BoF: Large-Scale Data Management with Data Lakes
Abstract
Large-scale data management is challenging for users and data centers. The users struggle to organize millions of files involved in scientific workflows and the involved software. Data centers suffer from the complexity of providing and optimizing storage environments without knowing the exact intent of the users. The creation of data management plans and a clear definition of the information life cycle and workflows serve the documentation, increase reproducibility, and portability.
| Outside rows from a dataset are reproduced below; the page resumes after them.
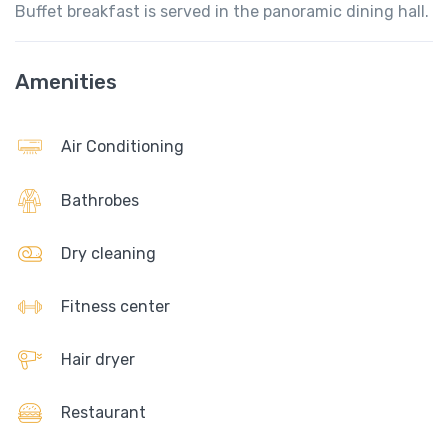
Buffet breakfast is served in the panoramic dining hall.
Amenities
Air Conditioning
Bathrobes
Dry cleaning
Fitness center
Hair dryer
Restaurant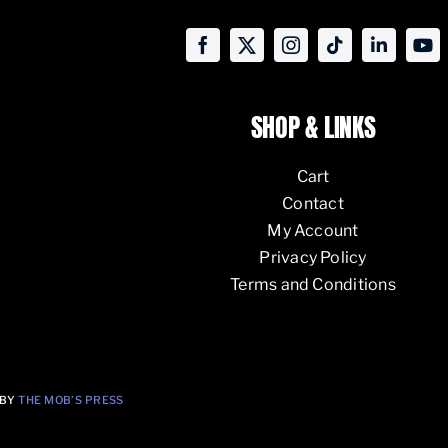
SHOP & LINKS
Cart
Contact
My Account
Privacy Policy
Terms and Conditions
 BY
THE MOB’S PRESS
Many workflows integrate user-specific metadata into search engines allowing users to navigate data. Concepts such as data lakes and lakehouses become popular as a central storage. Data lakes aim to integrate data from diverse sources into a unified management system, retaining data in its original format. The idea is to dump scientific data into the lake organized following the FAIR principle. In addition, a research data management solution should not only ensure data preservation but also support scientists in complying with good scientific practices. Developing a good data management practice is difficult and domain-specific, therefore, the interaction with users with similar challenges accelerates the solution development. The aim of the BoF is to aid the community building in this topic and the discussion with the audience in order to find common problems and their individual solutions. First, several speakers from industry, data centers, and academia give lightning talks revolving around the topic of large-scale data management with a particular focus on data lakes and large-scale data management. In the second part, surveys, discussions, and community building takes place.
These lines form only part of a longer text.